Mind you, but the symptoms of sleepwalking shouldn't be confused with other sleep problems.

  • Those who walk in their sleep will take on blank, glassy looks, seeing right past you as they walk on by.

  • Verbal talk is incoherent and most of it sounds more like gibberish than logically explained sentences.
  • Actions can be non purposeful like dressing/undressing, shifting around things in the house, running around like as if they're being chased, using the bathroom and so on.

  • They will trip and fall over, or behave in a foolish fashion that doesn't look coordinated.

  • Eyes may sometimes be open or closed while the person/child sleepwalks.
  • Not able to comprehend the situation when being awoken.

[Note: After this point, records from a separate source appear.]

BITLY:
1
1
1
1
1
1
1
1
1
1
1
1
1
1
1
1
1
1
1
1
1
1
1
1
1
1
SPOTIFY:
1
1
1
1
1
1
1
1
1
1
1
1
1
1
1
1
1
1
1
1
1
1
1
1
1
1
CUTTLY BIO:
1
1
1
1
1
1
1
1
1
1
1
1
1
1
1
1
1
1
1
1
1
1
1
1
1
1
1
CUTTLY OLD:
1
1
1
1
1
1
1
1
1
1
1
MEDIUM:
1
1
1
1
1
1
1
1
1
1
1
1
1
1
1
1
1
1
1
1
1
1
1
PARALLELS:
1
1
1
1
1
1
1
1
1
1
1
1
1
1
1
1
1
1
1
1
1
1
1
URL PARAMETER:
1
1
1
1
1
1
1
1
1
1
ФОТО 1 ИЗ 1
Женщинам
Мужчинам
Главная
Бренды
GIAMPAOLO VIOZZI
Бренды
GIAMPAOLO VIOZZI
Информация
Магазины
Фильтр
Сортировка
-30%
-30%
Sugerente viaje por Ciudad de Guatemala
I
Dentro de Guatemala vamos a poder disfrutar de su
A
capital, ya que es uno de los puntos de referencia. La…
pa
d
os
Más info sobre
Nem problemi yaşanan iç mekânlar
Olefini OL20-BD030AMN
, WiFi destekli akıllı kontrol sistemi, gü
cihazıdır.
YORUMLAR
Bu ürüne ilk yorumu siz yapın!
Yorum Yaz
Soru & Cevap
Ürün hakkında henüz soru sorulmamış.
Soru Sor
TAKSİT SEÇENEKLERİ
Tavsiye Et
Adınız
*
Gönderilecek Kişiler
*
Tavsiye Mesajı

  • Can sometimes remain seated upright in bed, while still being fast asleep.

  • Not able to remember the past events of the sleepwalking episode.

Sleepwalking Disorder Treatment

There are ways on how you can control the sleepwalking recurrences, if they prove to be quite bothersome especially if an adult hasn't grown out of it. Children may grow up and never have to deal with its effects, where you can enforce some precautionary measures in both children's and adult's cases.


There are medicines that can help lessen the frequency of how many times a sleepwalker awakens. You can also give them tricyclic antidepressants, and discontinue the use of these medicines once the sleepwalking stops completely.
If they do happen again after you've ceased to give them these medicines, it is only as a withdrawal effect that these occur. Later on the chances of overcoming this disorder are hopeful.

Precautionary Measures

If all else fails, those who live with sleepwalkers can set up a protected area around the bedroom area where they cannot walk past. Locking the doors would also help to keep them inside. Put up a safe fence around staircases to avoid injuries. Give them some sleep inducing drinks like a warm glass of milk or a cup of hot cocoa before they head to bed.
Sleepwalking can be helped in most cases where children and adults can move past this time in their lives. Have a doctor suggest ways on how to take care of this, and what you can do to reduce the number of episodes.